Cabe inserir aqui um esclarecimento e ao mesmo tempo uma curiosidade: Fazia parte do equipamento de uso pessoal dos peões de boiadeiro, entre muitas outras coisas que hoje são praticamente desconhecidas, um grande chicote com muitas argolas, que era chamado de "pinhola", com o qual o peão provocava estalos para controlar o gado, que se assemelhavam a verdadeiros estampidos de arma de fogo.

Durante muito tempo eu pensava que aqueles estalidos ocorriam quando, ao movimentar com força o chicote, a ponta batia em outra parte do couro trançado. Questão de ignorância mesmo.

Só fui aprender e entender o que realmente ocorre, já cursando o segundo-grau, com um professor de física. Segundo ele, quando se arremessa o chicote com força para um lado e puxa bruscamente, com violência, para o outro, a ponta, ao fazer a curva de retorno, atinge uma velocidade tão grande que ultrapassa a barreira do som.

Então, guardadas as devidas proporções, acontece o mesmo fenômeno que se dá quando as aeronaves supersônicas alcançam MAC 1 (a velocidade do som). O estrondo ou estampido, conforme o caso ocorre com a entrada de ar no vácuo deixado pelo deslocamento do objeto.

Pois bem, o tio Sebastião, decidido a enfrentar aquela empreitada um tanto ou quanto suspeitosa, com seu inseparável "treis oitão" na cintura e munido da sua pinhola, da qual não se desfizera, apesar de não exercer mais o antigo ofício, encaminhou-se para a encruzilhada.

Lá chegando, juntou alguns galhos secos e gravetos e acendeu a fogueira no local devido, deixando lenha de reserva, para ir alimentando o fogo aos poucos.

Feito isso, sentou-se em um barranco mais alto na beira da estrada e pôs-se a picar o fumo para enrolar um cigarro de palha, a fim de esperar.

E esperou, esperou, e esperou... e nada!
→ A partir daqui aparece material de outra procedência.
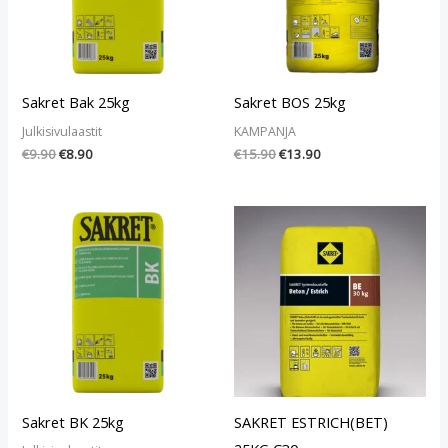
Sakret Bak 25kg
Sakret BOS 25kg
Julkisivulaastit
KAMPANJA
€
9.90
€
8.90
€
15.90
€
13.90
Sakret BK 25kg
SAKRET ESTRICH(BET)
Não apareceu ninguém, nem mesmo o saci.

Passada a meia-noite - ele tinha um relógio de bolso – resolveu voltar para o rancho.

Assim que começou a caminhar viu um cavalo solto no meio do corredor e, de pronto, teve a ideia de assustar a peonada. Desenrolou a pinhola e começou a correr em direção ao cavalo gritando e estalando o chicote sobre a cabeça do animal que saiu em disparada rumo ao rancho.

Quando foi se aproximando do acampamento gritava:

- Lá vai o bicho....!!! Cerca o bicho aí gente!!! Não deixa ele escapar não...!!! Segura ele...!!!

O resultado disso foi que, o cavalo passou direto, ninguém cercou, e segundo meu tio, quando ele chegou ao rancho não havia um só peão no chão ou nas redes, todos estavam em cima das traves.

A valentia fugira mais depressa do que o capeta, quer dizer, do que o pobre do cavalo.